Trent Bridge, Aug 2: Former England fast bowler Darren Gough must be quite chuffed after the present team from Ole Blighty has mauled India to take an unassailable 2-0 lead in the 4-match series. He also must be delighted that in so doing, England has pipped the visitors to the globe's No. 1 Test ranking. After all, following England's Ashes triumph in the 2010-2011 series Down Under, he had said, "England can beat India on any day of the week" and sure enough the amateur soothsayer's words have come true.
It seems that Gough had viewed the Ashes as the ultimate litmus test for a team to stake its claim as world-beaters. It didn't matter that Australia were fielding a team that constituted a mere shadow of their invincible precedents, the Ashes were bound to bring out the best in both teams.

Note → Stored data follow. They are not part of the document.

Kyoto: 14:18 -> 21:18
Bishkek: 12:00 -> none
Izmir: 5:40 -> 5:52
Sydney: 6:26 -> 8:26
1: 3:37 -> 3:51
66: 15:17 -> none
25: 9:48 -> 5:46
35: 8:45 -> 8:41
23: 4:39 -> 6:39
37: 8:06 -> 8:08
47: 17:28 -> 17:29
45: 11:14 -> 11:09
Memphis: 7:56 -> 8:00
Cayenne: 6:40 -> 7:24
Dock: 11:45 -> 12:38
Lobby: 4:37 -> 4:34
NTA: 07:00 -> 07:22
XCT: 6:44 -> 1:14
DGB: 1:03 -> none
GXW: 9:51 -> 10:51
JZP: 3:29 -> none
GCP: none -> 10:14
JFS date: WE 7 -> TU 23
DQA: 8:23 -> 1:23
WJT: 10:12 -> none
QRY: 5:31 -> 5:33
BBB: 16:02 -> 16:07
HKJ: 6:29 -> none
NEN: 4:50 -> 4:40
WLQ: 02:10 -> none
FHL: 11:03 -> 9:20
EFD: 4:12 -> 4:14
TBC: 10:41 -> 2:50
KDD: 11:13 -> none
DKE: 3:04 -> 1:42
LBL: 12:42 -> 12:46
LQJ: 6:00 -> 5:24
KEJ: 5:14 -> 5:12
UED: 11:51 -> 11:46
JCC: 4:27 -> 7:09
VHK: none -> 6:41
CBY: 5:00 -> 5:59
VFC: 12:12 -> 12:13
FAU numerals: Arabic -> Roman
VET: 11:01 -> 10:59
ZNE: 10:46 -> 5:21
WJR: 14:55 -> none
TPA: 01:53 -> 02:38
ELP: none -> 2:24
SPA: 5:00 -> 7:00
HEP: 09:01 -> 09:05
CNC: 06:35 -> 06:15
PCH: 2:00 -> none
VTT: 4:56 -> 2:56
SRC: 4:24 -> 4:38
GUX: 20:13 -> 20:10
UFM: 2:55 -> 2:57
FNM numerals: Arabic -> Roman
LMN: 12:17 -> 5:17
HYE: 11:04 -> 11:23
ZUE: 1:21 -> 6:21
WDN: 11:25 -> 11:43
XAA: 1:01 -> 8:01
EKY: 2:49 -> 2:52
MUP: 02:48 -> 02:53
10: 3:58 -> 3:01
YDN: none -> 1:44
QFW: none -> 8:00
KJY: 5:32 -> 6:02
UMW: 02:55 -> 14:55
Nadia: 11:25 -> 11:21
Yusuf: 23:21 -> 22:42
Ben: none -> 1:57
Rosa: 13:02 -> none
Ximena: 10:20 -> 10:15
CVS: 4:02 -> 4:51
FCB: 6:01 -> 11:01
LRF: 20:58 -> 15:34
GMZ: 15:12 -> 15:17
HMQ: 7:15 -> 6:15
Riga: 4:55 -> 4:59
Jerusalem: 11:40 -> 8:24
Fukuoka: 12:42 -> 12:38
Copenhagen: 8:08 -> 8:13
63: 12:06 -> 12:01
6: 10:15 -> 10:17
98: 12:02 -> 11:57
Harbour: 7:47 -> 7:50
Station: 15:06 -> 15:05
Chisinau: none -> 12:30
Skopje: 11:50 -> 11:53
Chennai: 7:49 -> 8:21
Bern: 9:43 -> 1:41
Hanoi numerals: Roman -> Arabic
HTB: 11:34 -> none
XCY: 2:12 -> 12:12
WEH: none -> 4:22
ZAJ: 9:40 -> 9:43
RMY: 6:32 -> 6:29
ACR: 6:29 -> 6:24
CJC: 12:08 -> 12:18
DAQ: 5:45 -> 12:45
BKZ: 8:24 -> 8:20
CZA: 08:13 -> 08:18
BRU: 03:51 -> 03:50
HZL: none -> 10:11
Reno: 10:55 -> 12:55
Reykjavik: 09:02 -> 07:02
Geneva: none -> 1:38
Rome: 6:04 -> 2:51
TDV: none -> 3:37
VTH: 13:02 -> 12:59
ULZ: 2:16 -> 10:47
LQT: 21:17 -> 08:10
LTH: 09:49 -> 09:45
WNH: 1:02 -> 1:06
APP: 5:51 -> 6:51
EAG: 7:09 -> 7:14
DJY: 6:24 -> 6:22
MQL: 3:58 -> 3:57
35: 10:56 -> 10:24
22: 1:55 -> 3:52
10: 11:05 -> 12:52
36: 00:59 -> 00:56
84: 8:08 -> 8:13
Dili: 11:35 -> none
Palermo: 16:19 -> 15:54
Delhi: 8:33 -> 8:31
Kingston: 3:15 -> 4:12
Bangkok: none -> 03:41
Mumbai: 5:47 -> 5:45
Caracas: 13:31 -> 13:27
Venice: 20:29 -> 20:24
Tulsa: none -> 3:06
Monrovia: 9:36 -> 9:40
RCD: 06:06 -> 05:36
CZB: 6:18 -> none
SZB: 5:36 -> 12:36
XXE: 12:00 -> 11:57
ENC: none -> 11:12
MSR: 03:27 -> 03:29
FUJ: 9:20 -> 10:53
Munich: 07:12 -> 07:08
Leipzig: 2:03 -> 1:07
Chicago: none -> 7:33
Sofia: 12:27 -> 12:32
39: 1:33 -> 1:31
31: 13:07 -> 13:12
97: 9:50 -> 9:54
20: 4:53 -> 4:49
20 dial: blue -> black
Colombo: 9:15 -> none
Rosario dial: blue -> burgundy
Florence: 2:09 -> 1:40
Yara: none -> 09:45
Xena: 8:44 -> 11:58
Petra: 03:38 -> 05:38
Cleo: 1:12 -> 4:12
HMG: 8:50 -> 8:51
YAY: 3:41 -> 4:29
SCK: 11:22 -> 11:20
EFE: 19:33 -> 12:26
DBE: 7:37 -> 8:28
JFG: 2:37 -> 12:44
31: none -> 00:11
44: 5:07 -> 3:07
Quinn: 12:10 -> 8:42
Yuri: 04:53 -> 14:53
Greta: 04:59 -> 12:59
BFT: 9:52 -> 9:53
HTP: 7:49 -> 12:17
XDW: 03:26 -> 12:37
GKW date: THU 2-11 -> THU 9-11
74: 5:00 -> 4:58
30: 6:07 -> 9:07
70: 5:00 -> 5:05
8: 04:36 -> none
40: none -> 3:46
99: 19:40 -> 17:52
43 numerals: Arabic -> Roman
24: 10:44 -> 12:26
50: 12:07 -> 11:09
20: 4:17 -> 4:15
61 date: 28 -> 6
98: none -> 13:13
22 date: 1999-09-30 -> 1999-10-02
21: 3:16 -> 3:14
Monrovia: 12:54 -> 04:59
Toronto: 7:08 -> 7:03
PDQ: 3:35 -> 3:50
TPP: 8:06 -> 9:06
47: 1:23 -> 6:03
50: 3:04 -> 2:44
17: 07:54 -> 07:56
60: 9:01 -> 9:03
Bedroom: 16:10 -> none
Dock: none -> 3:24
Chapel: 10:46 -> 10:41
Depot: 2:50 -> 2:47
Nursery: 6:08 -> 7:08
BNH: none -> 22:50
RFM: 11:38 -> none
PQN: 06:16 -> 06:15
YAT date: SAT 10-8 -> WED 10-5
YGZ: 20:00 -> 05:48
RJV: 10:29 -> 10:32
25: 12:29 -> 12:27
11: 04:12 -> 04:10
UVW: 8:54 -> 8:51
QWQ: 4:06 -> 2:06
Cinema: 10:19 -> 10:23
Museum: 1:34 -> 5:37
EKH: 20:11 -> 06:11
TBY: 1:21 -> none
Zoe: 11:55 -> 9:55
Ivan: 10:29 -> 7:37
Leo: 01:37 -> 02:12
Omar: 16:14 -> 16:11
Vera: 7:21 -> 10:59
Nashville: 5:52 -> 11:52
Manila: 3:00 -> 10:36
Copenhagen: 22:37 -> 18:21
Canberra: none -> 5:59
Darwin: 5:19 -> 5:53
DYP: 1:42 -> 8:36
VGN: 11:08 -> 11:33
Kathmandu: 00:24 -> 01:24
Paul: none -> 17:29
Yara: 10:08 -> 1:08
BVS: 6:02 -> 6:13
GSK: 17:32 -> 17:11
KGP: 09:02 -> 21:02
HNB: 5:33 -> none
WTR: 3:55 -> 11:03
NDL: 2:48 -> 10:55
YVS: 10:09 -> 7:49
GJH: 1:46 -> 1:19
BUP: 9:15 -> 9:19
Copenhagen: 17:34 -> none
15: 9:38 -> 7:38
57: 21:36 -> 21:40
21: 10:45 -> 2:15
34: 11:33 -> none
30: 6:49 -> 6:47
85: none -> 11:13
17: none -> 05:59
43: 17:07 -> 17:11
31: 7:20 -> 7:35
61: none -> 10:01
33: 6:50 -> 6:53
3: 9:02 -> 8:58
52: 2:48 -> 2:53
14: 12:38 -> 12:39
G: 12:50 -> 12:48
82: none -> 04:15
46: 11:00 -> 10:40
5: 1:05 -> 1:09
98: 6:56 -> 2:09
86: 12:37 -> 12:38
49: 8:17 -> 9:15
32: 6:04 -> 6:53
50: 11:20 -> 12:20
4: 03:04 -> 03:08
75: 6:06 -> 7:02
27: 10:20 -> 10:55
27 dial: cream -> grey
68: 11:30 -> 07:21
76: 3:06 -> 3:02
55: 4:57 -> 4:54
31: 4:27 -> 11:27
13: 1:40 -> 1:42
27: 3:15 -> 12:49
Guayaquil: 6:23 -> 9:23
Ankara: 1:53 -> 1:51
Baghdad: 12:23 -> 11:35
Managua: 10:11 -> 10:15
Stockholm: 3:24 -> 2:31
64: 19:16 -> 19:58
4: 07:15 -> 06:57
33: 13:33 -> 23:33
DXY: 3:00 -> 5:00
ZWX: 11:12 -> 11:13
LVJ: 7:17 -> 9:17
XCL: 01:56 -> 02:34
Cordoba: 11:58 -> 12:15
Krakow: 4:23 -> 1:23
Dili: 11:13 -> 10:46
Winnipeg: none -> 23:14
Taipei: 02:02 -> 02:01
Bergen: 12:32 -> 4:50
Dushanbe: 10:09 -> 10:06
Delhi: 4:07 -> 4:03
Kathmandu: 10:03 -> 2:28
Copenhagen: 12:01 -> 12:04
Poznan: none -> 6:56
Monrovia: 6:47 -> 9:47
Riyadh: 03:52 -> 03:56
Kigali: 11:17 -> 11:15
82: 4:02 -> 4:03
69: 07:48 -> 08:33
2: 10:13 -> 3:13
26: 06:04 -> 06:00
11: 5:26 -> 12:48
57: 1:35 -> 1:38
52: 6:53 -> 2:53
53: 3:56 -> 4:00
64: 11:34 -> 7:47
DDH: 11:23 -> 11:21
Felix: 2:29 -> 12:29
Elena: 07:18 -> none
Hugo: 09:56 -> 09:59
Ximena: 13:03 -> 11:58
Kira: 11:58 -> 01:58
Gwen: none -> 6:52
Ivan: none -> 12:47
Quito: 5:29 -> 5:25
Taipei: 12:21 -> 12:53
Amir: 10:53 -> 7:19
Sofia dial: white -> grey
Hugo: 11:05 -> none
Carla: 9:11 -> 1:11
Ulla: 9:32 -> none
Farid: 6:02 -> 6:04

After India's insufferable performance in the Lord's Test last week, all the indicators pointed to an inevitable landslide win for England in the series. It didn't seem the tourists had a smidgeon of fighting spirit left in them, a validation of the malaise that came not a moment too soon with India's thumping loss at Trent Bridge.
Even Team England sensed they were not up against much of challenge with middle-order batsman Kevin Pietersen belittling the significance of the ongoing series to the Ashes. After all, England's preparation had been meticulous in anticipation of a series that has turned out to be a damp squib.
Prior to the tour's opening Test, two key English players were returned to the domestic circuit to rediscover form and fine-tune their skills. Fast bowler Stuart Broad played for his home-side of Nottingham, picking up a five-for and opener Andrew Strauss was rendered a taste of the Indian attack in a tour game for Somerset.
India on the other hand were lackadaisical about their readiness and simply assumed that their great batting machinery would come together in time. Assumption is indeed the mother of all screw-ups.